» Action item
Please copy out every line in the records below that includes the word "даже".

──────

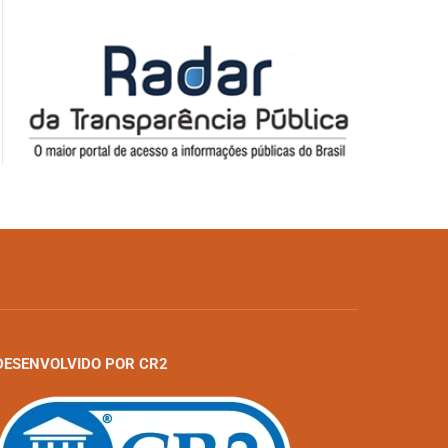
DESENVOLVIDO POR CR2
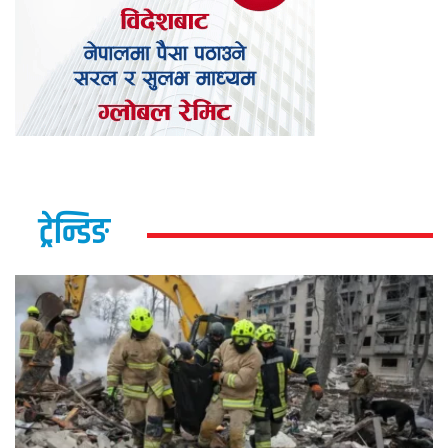
ट्रेन्डिङ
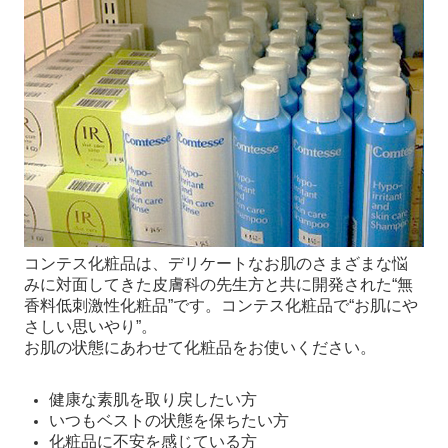
コンテス化粧品は、デリケートなお肌のさまざまな悩
みに対面してきた皮膚科の先生方と共に開発された“無
香料低刺激性化粧品”です。コンテス化粧品で“お肌にや
さしい思いやり”。
お肌の状態にあわせて化粧品をお使いください。
健康な素肌を取り戻したい方
いつもベストの状態を保ちたい方
化粧品に不安を感じている方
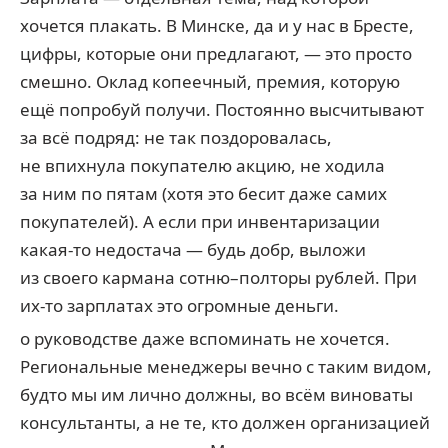
хочется плакать. В Минске, да и у нас в Бресте,
цифры, которые они предлагают, — это просто
смешно. Оклад копеечный, премия, которую
ещё попробуй получи. Постоянно высчитывают
за всё подряд: не так поздоровалась,
не впихнула покупателю акцию, не ходила
за ним по пятам (хотя это бесит даже самих
покупателей). А если при инвентаризации
какая-то недостача — будь добр, выложи
из своего кармана сотню–полторы рублей. При
их-то зарплатах это огромные деньги.
о руководстве даже вспоминать не хочется.
Региональные менеджеры вечно с таким видом,
будто мы им лично должны, во всём виноваты
консультанты, а не те, кто должен организацией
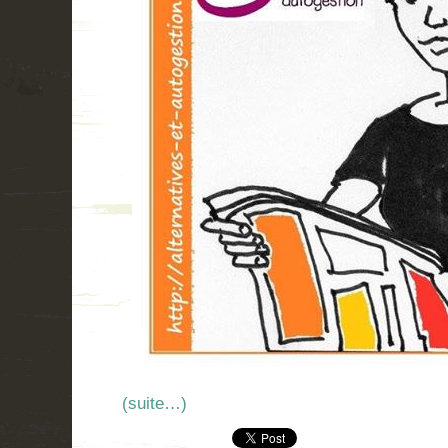
(suite…)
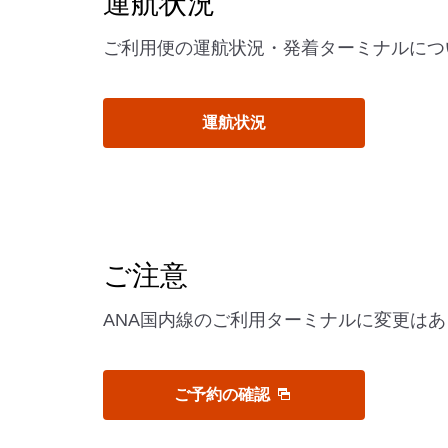
運航状況
ご利用便の運航状況・発着ターミナルにつ
運航状況
ご注意
ANA国内線のご利用ターミナルに変更は
ご予約の確認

──────

» Task output
за ним по пятам (хотя это бесит даже самих
о руководстве даже вспоминать не хочется.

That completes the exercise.